Un roman qui ne quitte pas la mémoire
Tonka est une femme en colère, que le conflit serbo-croate a rendu comme elle le dit elle-même à moitié folle, c’est-à-dire surtout dans un état de rage contre la terre entière, contre ses proches, son mari, un peu falot et sans envergure, ses amies, dont sa meilleure, qui est aussi sa rivale sentimentale, son âge, la maladie, l’hypocrisie des relations humaines, les Amerloques et les talibans ! Cette rage nous est restituée à nous, lecteurs-auditeurs qu’elle interpelle directement, en vrac et par associations d’idées, dans des rafales de phrases courtes : il faut la suivre, Tonka, dans ses bifurcations et se exaspérations ! Mais quelle voix ! Celle d’une femme que la violence du monde a rendue violente à son tour, dure, sans concession envers elle-même et envers les autres, qui estime qu’elle a gagné le droit de tout “balancer”, de dire les choses crûment. Tonka n’a pas de “bonnes manières” et ses pensées ne sont ni conformistes ni politiquement correctes. Elle dénonce l’absurdité de l’Histoire et la petitesse humaine, qui n’échappent pas au scalpel de son oeil et à sa lucidité. Elle n’a pas sa pareille pour disséquer les comportements, pointer les faux-semblants et l’insincérité. Tonka a souffert et se bat aussi contre les souvenirs… A la fin du roman, Tonka remet le son de la télé… Et le lecteur extrême-occidental, qui n’a pas connu de guerre sur son sol depuis soixante ans, et n’a accordé qu’une attention distraite et gênée à l’ex-Yougoslavie, se sent quelque peu mal à l’aise (désolé, mais ce roman a une toute autre force que le Pont de Ran-Mositar de Franck Pavloff). On ne peut le lire qu’à petite doses en se ménageant des pauses, mais il ne quitte pas la mémoire.

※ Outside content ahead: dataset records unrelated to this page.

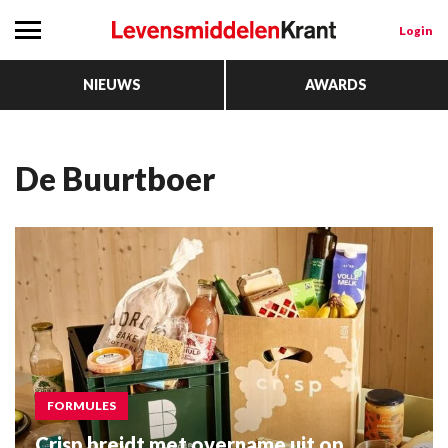
Login
NIEUWS
AWARDS
De Buurtboer
FORMULES
Crisp breidt met overname uit op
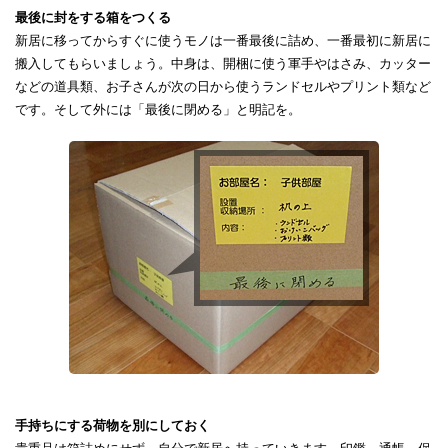
最後に封をする箱をつくる
新居に移ってからすぐに使うモノは一番最後に詰め、一番最初に新居に
搬入してもらいましょう。中身は、開梱に使う軍手やはさみ、カッター
などの道具類、お子さんが次の日から使うランドセルやプリント類など
です。そして外には「最後に閉める」と明記を。
手持ちにする荷物を別にしておく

Les Bibliothèques de Brest

Une femme en colère
Tonka, clouée au lit, regarde la télévision privée de son et s’entretient avec ses fantômes. Ils lui sont familiers, elle leur dit tout ce qui lui passe par la tête et il lui en passe de toutes sortes et de toutes les couleurs. Elle revisite le passé à la lumière du présent, cet après-guerre chaotique et douloureux. Elle en pardonne pas à sa mère, Croate communiste convaincue, de s’être laissé faire un enfant par un camarade du parti, serbe de surcroît. Elle lui en veut de ce père serbe, de son nom serbe, de la pauvreté qu’elle déteste. Elle déteste la guerre et ses conséquences, les cadavres, les viols, la joissance de donner la mort. Elle déteste les Américains qui lancent des bombes à l’uranium et viennent soigner ensuite les cancéreux. Elle déteste les psychothérapeutes et leurs post-traumatimes. Elle déteste les vieux réfugiés qu’elle voit à la télévision. Elle déteste l’histoire, la géographie, elle déteste aussi et surtout ses cinquante ans et cette Croatie peuplée de minettes aguichantes qui semblent la narguer. Cette nuit où elle attend la venue de son jeune amant au petit matin, le passé remonte comme une marée noire : sa première idée de suicide à douze ans, ses avortements, le sous-sol où elle a vécu. Le passé ne se laisse pas oublier, il revient avec ses misères, ses frustrations, ses peurs. Mais Tonka a sa stratégie : la colère. Tonka ne mâche pas ses mots, elle appelle un chat un chat, son langage est sans détour, grossier souvent, imagé toujours mais il sied à merveille à la vulgarité de la guerre, à son cynisme, à sa bêtise. Le livre de Vedrana Rudan est une féroce provocation.